News Release

Create a COVID-19 commission, say former members of President’s Council of Advisors on Science and Technology

Reports and Proceedings

American Association for the Advancement of Science (AAAS)

Drawing on their experience as members of the President’s Council of Advisors on Science and Technology (PCAST) during the Obama Administration, Christopher Chyba and colleagues make the case for the development of a non-partisan U.S COVID-19 commission to examine the pandemic outbreak and recommend steps to ensure that the United States responds more effectively in future epidemics. “The task of a non-partisan COVID-19 Commission will be to produce a clear-eyed assessment of why and how the United States fared so poorly in this pandemic, as well as how particular successes were achieved,” write the authors.
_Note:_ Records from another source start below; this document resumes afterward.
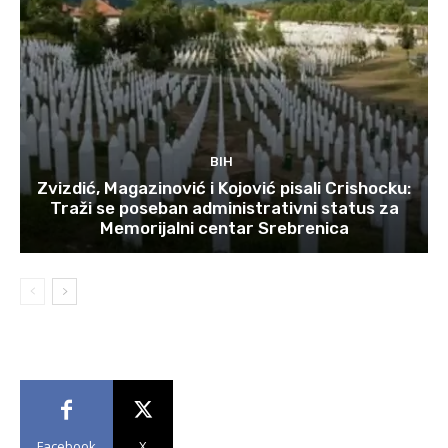
BIH
Zvizdić, Magazinović i Kojović pisali Crishocku:
Traži se poseban administrativni status za
Memorijalni centar Srebrenica
Facebook
X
There is strong precedent for such a group; in the past, the U.S. congress has created national commissions for other events that have severely affected lives, including the 9/11 Commission and the House Select Bipartisan Committee on Hurricane Katrina, which critiqued responses to the events to inform future policy. While eight bills proposing a COVID-19 commission have been introduced in Congress and a privately funded nongovernmental “Covid Commission Planning Group” has been formed, little else has been achieved. Here, Chyba et al. discuss how a U.S. COVID-19 Commission could be designed and implemented and offer an outline of the issues that the Commission should evaluate, including the nation’s public health infrastructure, the warnings and origins of the virus, the adequacy of pandemic preparedness, and the response to the arrival of COVID-19 to the U.S. “The Commission should identify how the relevant U.S. institutions can be improved … and better work together to ensure superior outcomes when future pandemics occur, as they surely will,” write Chyba et al.